Apesar de todo o preconceito, Safira sempre levou o nome do Piauí com orgulho para os palcos e projetos sociais, inclusive fora do país.
“Eu já fui voluntária da Unicef italiana, que trabalha com políticas a favor das crianças. Fiz filmes, teatros, espetáculos, era a ‘rainha da noite’, televisão... Eu sou muito simples, as pessoas não imaginam o que eu fiz e construí trazendo o nome de Teresina e Piauí. Eu mereço o título de patrimônio imaterial”, explicou.
Com uma mensagem de humanidade e dignidade, Safira finalizou o episódio com palavras fortes e cheias de significado. “Meu pai dizia assim: respeite para ser respeitada. Eu sigo à risca. Eu sou uma pessoa, eu não sou diferente, não sou um extraterrestre, sou uma pessoa com dignidade, que respeita o próximo, o meio ambiente. Sou uma pessoa comum, eu acho que tem que ser assim. Civilizada, uma pessoa que você tem que conviver, respeitar. E assim você consegue. Eu sou um trator, eu amo viver, amo a vida”.
Atualmente, Safira Bengell está em cartaz com o espetáculo "Lê Girls", que conta a história das primeiras transformistas brasileiras no teatro e na televisão.

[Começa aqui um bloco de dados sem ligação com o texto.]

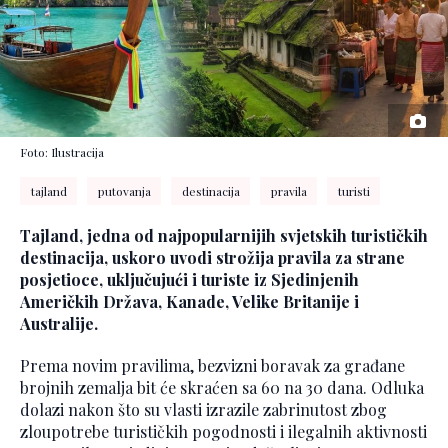
Foto: Ilustracija
tajland
putovanja
destinacija
pravila
turisti
Tajland, jedna od najpopularnijih svjetskih turističkih
destinacija, uskoro uvodi strožija pravila za strane
posjetioce, uključujući i turiste iz Sjedinjenih
Američkih Država, Kanade, Velike Britanije i
Australije.
Prema novim pravilima, bezvizni boravak za građane
brojnih zemalja bit će skraćen sa 60 na 30 dana. Odluka
dolazi nakon što su vlasti izrazile zabrinutost zbog
zloupotrebe turističkih pogodnosti i ilegalnih aktivnosti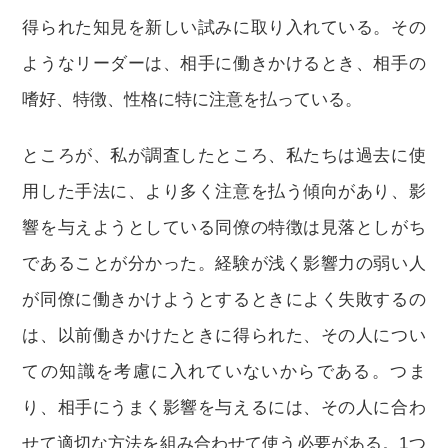
得られた知見を新しい試みに取り入れている。その
ようなリーダーは、相手に働きかけるとき、相手の
嗜好、特徴、性格に特に注意を払っている。
ところが、私が調査したところ、私たちは過去に使
用した手法に、より多く注意を払う傾向があり、影
響を与えようとしている同僚の特徴は見落としがち
であることが分かった。経験が浅く影響力の弱い人
が同僚に働きかけようとするときによく失敗するの
は、以前働きかけたときに得られた、その人につい
ての知識を考慮に入れていないからである。つま
り、相手にうまく影響を与えるには、その人に合わ
せて適切な方法を組み合わせて使う必要がある。1つ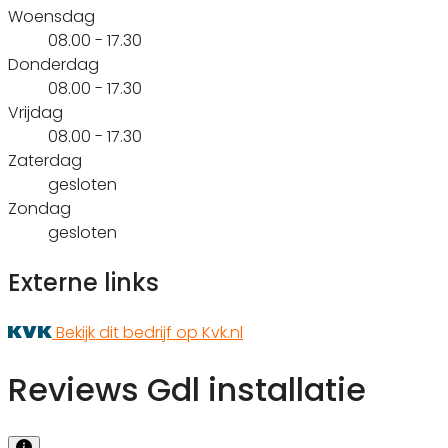
Woensdag
08.00 - 17.30
Donderdag
08.00 - 17.30
Vrijdag
08.00 - 17.30
Zaterdag
gesloten
Zondag
gesloten
Externe links
Bekijk dit bedrijf op Kvk.nl
Reviews Gdl installatie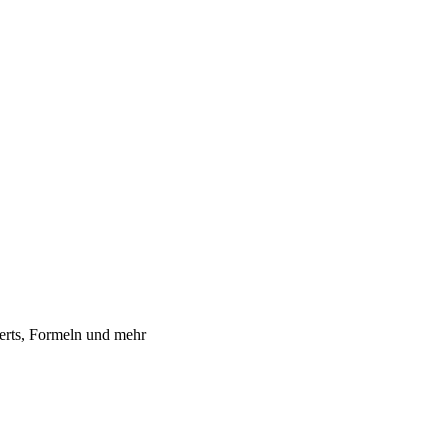
erts, Formeln und mehr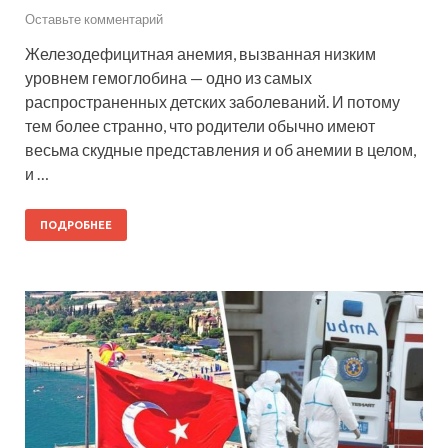
Оставьте комментарий
Железодефицитная анемия, вызванная низким
уровнем гемоглобина — одно из самых
распространенных детских заболеваний. И потому
тем более странно, что родители обычно имеют
весьма скудные представления и об анемии в целом,
и …
ПОДРОБНЕЕ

“O espetáculo conta a história das primeiras transformistas brasileiras no teatro e na TV e eu fiz parte. O espetáculo Lê Girls traz essa história com o cenário virtual com fotos antigas, traz todas as personagens do preto e branco. Agora, nessa etapa, vamos passar para o colorido, época dos bares gays do Rio de Janeiro, e vamos também para os concursos de beleza”, finalizou.